Sky: »Wonder Woman 1984«
Das Wiedersehen mit der königlich souveränen Wonder Woman, die sich in ihrem ersten Film 2017 so gut geschlagen hatte, war etwas, worauf man sich freute. Vielversprechend war überdies die Nachricht, dass Komikerin Kristen Wiig mit ins Boot der neuen DC-Comicverfilmung geholt wurde. Dass dieses Sequel jedoch eher enttäuscht, ist zunächst dem Format geschuldet. Nachdem Warner Bros. Studio den Film wegen Corona ein Jahr zurückgehalten hatte, wirkt der Start als Streaming-Event wie eine Notlösung. Kommerziell ist diese Entscheidung ein von Kinobetreibern mit Entsetzen aufgenommener Dammbruch, zumal der Kinostart ungewiss bleibt. Im Heimkino ist leider sofort ersichtlich, dass dieses Superheldinnen-Epos für die große Leinwand geschaffen wurde. Dort hätten besonders die computeranimierten Effekte der Ouvertüre, in der Wonder Woman als draufgängerisches Gör auf der mythischen Amazoneninsel Themyscira einen athletischen Wettkampf bestreitet, besser ausgesehen. Im Bildschirm-Format lassen die Bewegungen der nun ameisengroßen Wettkämpferinnen eher an einen Sandalen-B-Film denken. In ihrer verwaschenen Optik ist gegen Filmende auch Cheetah, eine DC-Schurkin im kinky Leopardenkostüm, mehr merkwürdig als aufregend.
Andererseits haben die DC-Comicverfilmungen der letzten Jahre – im Gegensatz zum stromlinienförmigen Team Marvel, dessen Mitglieder im progressiven Zeitgeist mitschwimmen – ohnehin einen Hang zum charmanten »camp«. Wie könnte es anders sein, wenn antike Halbgötter in der Gegenwart stranden: Wenn die statueske Gal Gadot als Diana Prince im klassisch-eleganten Look einherschreitet, liegen ihr, metaphorisch gesprochen, alle Sterblichen zu Füßen. So auch die linkische Barbara Ann Minerva, als sie an ihrem ersten Arbeitstag im Washingtoner Smithsonian Institut die leitende Archäologin – Diana – kennenlernt.
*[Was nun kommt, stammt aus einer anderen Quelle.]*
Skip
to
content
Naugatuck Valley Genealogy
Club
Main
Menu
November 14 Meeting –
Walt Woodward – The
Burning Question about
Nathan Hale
Wie der erste WW-Film in der Spätphase des Ersten Weltkriegs ist auch das im Jahr 1984 spielende Sequel an einem historischen Wendepunkt angesiedelt: dem gefährlichsten Moment des Kalten Krieges, in dem die Großmächte am Rande eines Atomschlags standen. Als »MacGuffin« zur Verknüpfung von Privatem und Politischen dient ein antiker Wunschstein. Für Zeitkolorit sorgen nun statt der Korsetts der spätviktorianischen Ära die modischen Verirrungen der Achtziger wie pinkes Aerobic-Polyester und Schulterpolster. Nicht Diana indes, sondern ihre magisch wiederauferstandene große Liebe, Pilot Steve, muss Kleider anprobieren.
Bedenke, was du dir wünschst, denn es könnte wahr werden, lautet das moralisierende Leitmotiv der Handlung, was einige hübsche Ideen generiert: die Welt der Achtziger aus der Sicht eines Mannes der 1910er-Jahre oder die Metamorphose der verhuschten Barbara in eine Femme fatale, die mit ihren Ärmchen im Sportstudio mühelos Hantelstangen hievt. Abtörnend lahm ist dagegen Schurke Max Lord, der mit seinen Wünschen die ganze Welt aufmischt. Die globalen Verwicklungen sind selbst am Maßstab eines Fantasyfilms gemessen so konfus, dass dem über zweistündigen Epos nach der Hälfte der Laufzeit die Puste ausgeht. Dass Lord mit seiner narzisstischen Blender-Attitüde dem jungen Donald Trump ähnelt, ist vielleicht Zufall. Doch wenn ihm zuletzt mit frommer Küchenpsychologie eine dramaturgisch überflüssige Instant-Therapie seines Kindheitstraumas zuteilwird, ist inhaltlich der Tiefpunkt erreicht.
Das ist umso enttäuschender, da sich anfangs auch ein weit spannenderer Handlungsstrang abzeichnete. Wenn Minerva, im Kontrast zur altersweisen Teilzeit-Vigilantin Wonder Woman, mit neu erwachtem Sadismus einen Vergewaltiger zusammentritt, hätte eine comichafte Bearbeitung eines »Eine Frau sieht rot«-Konfliktes nahe gelegen. Doch es zeigt sich, dass selbst ein in den weiblichen Hauptrollen so grandios besetzter Film wie dieser kein Garant dafür ist, dass zur Abwechslung auch spezifisch weibliche Problemlagen zum Thema werden.